* **Required action**
Only the lines below starting at the one containing "Dodaj do listy" and ending at the one containing "innym w wyborze!" belong in the answer, each copied exactly.

* **Materials provided**
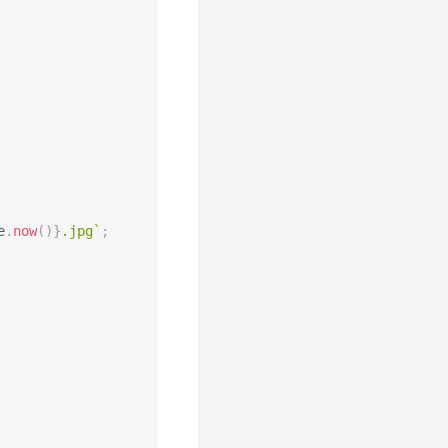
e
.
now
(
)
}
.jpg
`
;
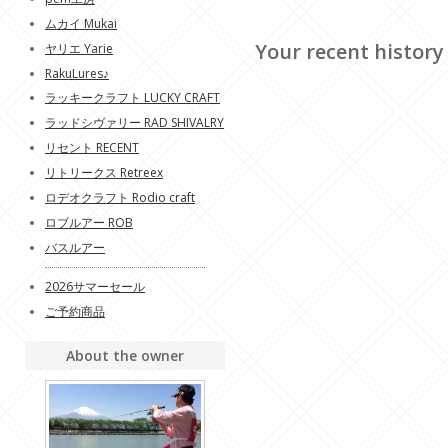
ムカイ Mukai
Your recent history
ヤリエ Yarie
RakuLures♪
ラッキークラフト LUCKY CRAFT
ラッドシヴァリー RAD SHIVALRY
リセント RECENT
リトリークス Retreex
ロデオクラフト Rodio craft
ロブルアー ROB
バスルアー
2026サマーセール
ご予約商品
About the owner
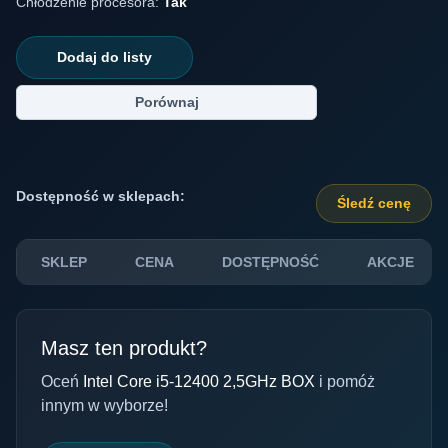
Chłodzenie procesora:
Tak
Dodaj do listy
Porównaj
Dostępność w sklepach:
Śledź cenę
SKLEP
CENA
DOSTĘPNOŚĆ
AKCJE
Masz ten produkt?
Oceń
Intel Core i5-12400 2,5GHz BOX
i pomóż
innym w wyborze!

--

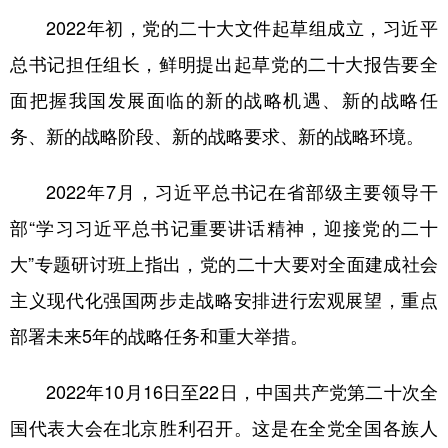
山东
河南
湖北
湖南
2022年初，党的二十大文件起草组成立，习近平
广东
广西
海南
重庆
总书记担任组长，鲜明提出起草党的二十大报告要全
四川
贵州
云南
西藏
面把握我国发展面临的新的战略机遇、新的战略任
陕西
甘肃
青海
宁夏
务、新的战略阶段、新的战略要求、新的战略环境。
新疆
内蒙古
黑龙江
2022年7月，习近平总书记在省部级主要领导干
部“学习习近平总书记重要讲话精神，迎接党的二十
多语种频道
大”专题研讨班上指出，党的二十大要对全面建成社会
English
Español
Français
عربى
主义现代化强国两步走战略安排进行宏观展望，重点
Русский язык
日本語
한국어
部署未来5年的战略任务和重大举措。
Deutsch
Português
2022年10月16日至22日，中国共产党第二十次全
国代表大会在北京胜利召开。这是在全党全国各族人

* **Task response**
Dodaj do listy
Porównaj
Dostępność w sklepach:
Śledź cenę
SKLEP
CENA
DOSTĘPNOŚĆ
AKCJE
Masz ten produkt?
Oceń
Intel Core i5-12400 2,5GHz BOX
i pomóż
innym w wyborze!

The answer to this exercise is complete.